Wanting to use elements of psychology, we can hypothesize in these subjects some inelastic mental structures, unable to assume different points of view, which operate mentally by selecting what confirms their thesis and discarding what puts them in crisis, with the tendency to jump immediately to conclusions and with an inability to put oneself in the other’s shoes.

But all of these are characteristics that we can find in many non-terrorist personality structures. They are not specific elements of a terrorist’s mentality. From a medical point of view they are certainly organisms with high basic energy levels – I guess it takes a lot of basic energy to be a terrorist – but in a way not unlike that found in many entrepreneurs.

All the elements really seem to highlight the cultural rather than psychopathological order. If this is plausible for subjects coming directly from the countries in which those cultural realities have been structured for centuries, how would Western subjects be understood, born and raised in totally different cultural contexts, who detach themselves from their own social and cultural structure to enter part of terrorist groups?

Those who have tried to study this phenomenon have realized that bringing up poverty or the type of religion is not enough to explain the phenomenon: in the West there are about 50 million converts to Islam who have no intention of joining the terrorist groups – even among those who have radical Islamic beliefs only a few would join a terrorist organization – not to mention the number of subjects who have long been aware of the state of poverty and do not contemplate their possible participation in any type of fight, be it holy or not.

Even for foreign fighters, the issue would seem more linked to psychological factors rather than to a full-blown mental illness.

Psychopathic subjects or victims of brainwashing would not join together but young people who have fallen into daily life, in a phase of social transition, often on the line of the social border, in a phase of identity crisis, certainly hostile to the Western system.

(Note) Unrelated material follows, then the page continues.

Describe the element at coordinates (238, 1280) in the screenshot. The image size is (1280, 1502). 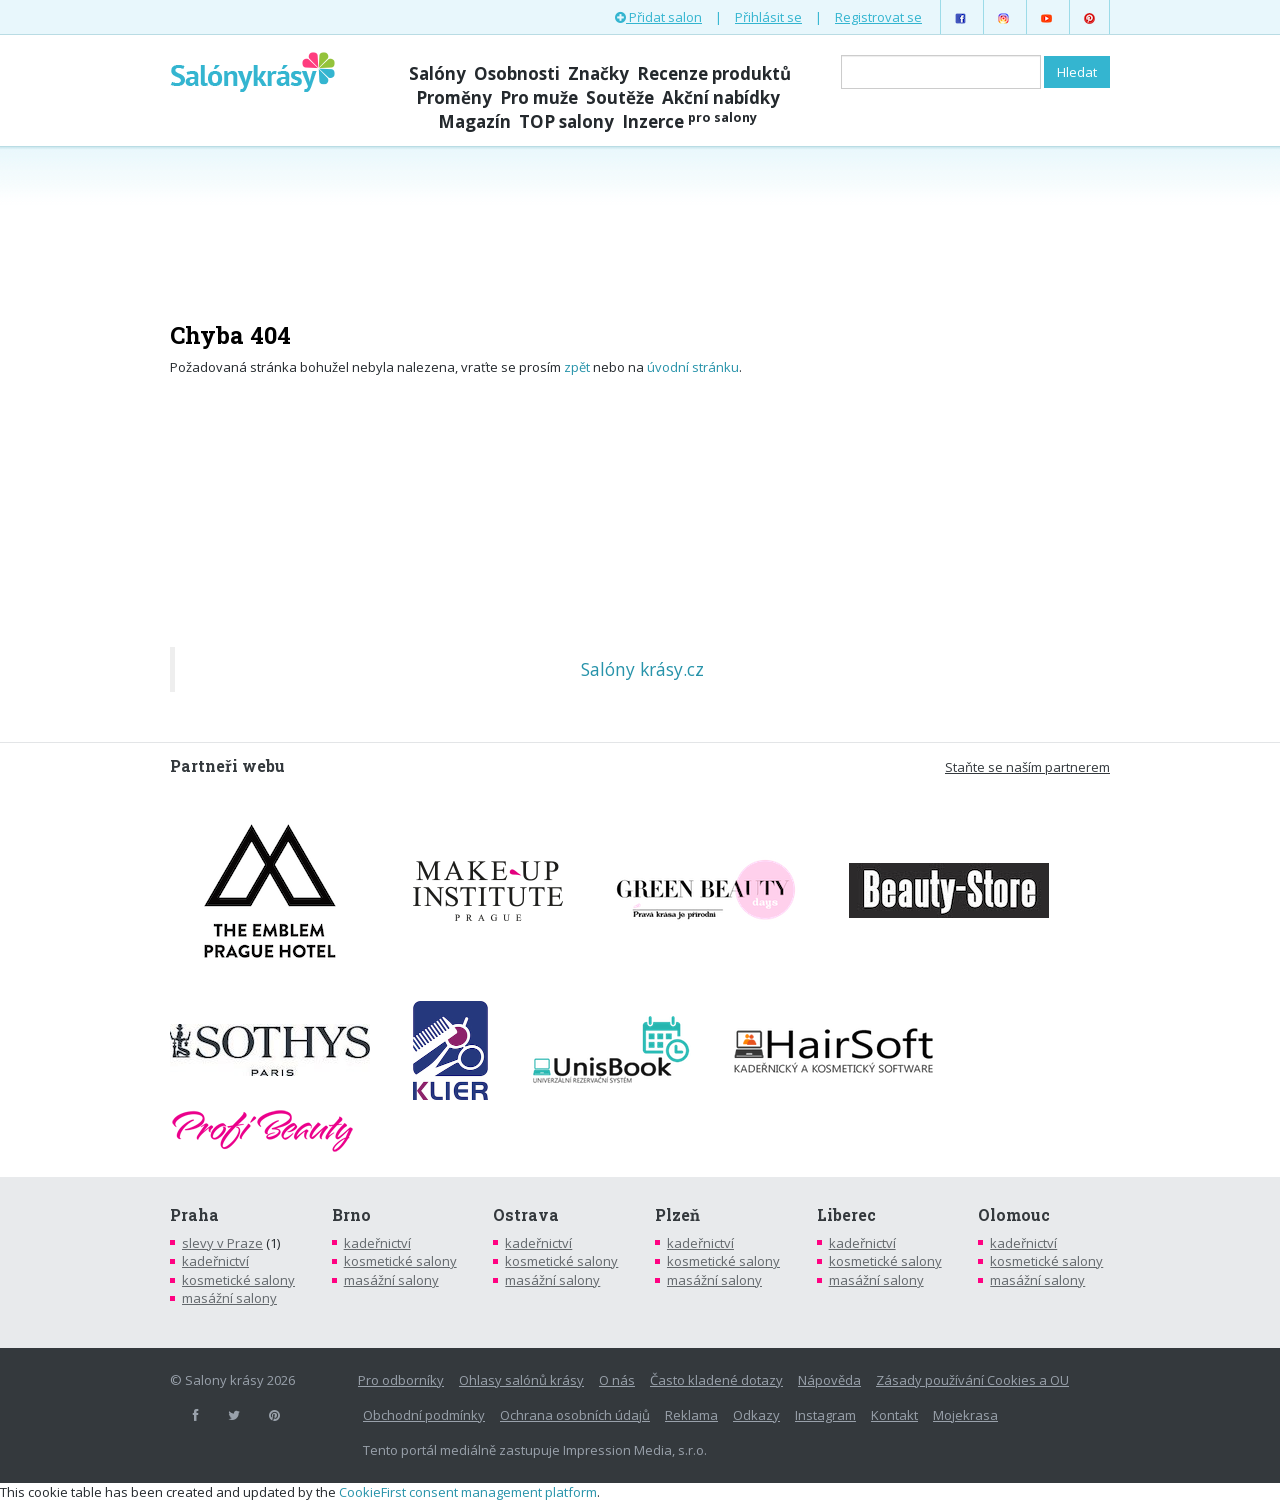 I see `kosmetické salony` at that location.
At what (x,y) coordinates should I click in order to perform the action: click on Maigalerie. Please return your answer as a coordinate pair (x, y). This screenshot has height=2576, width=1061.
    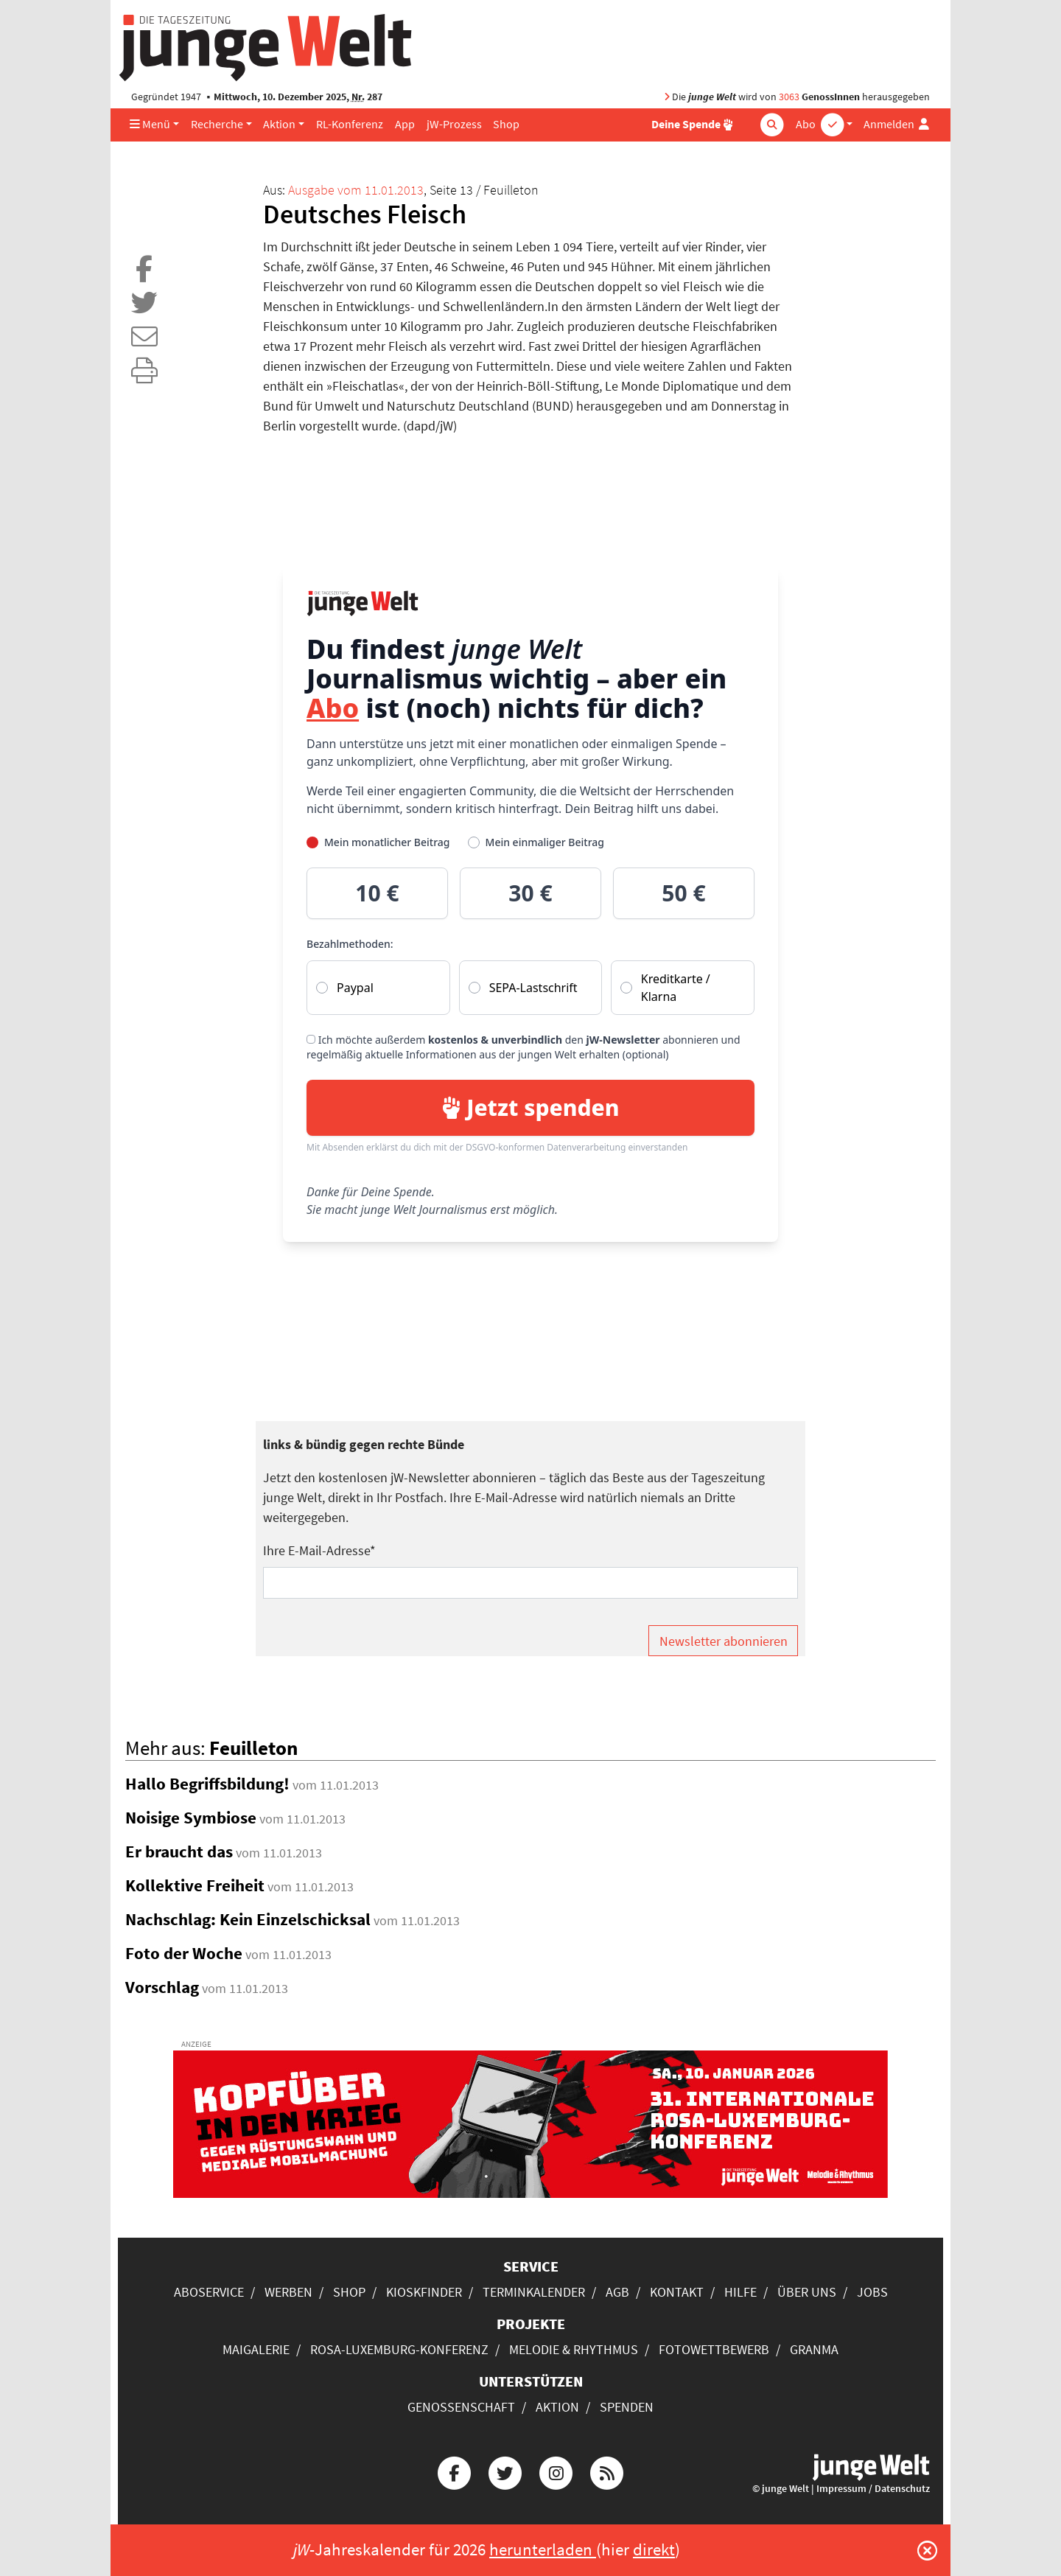     Looking at the image, I should click on (256, 2349).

Personally I am of the opinion that these subjects are not in good health, probably they have a subthreshold pathology, but there are no elements to assert this with certainty. Many questions remain open: the reality is that they are personalities that cannot be evaluated

. The psychological profile is only hypothesized, constructed on the basis of “a posteriori” news or stories from neighbors and acquaintances and an assessment made in a prison environment I do not think has their collaboration to be evaluated from a psychological point of view.

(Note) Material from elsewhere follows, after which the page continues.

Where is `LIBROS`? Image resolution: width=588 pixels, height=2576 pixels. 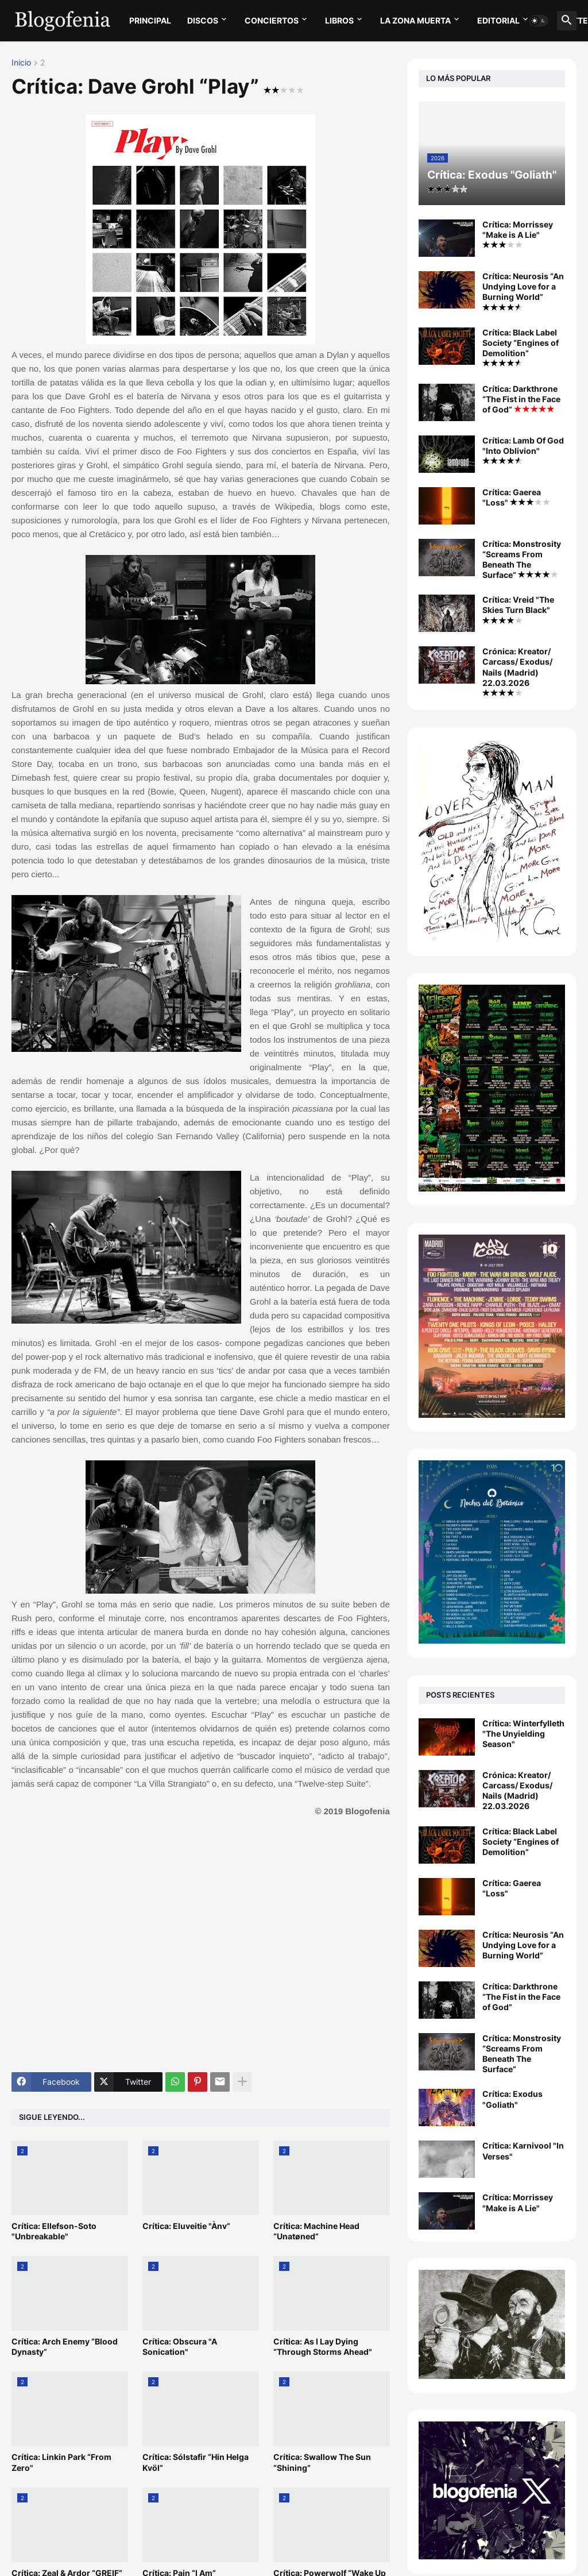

In conclusion, it is still worth pausing to think, since understanding the mentality of these does not mean accepting or minimizing the seriousness of such conduct, but starting to build more articulated and effective preventive paths – it has been seen that control alone does not mean it is enough – at a time when we too find ourselves forced to deal with our own belief systems and value schemes.

 

by Abdullah Sam
I’m a teacher, researcher and writer. I write about study subjects to improve the learning of college and university students. I write top Quality study notes Mostly, Tech, Games, Education, And Solutions/Tips and Tricks. I am a person who helps students to acquire knowledge, competence or virtue.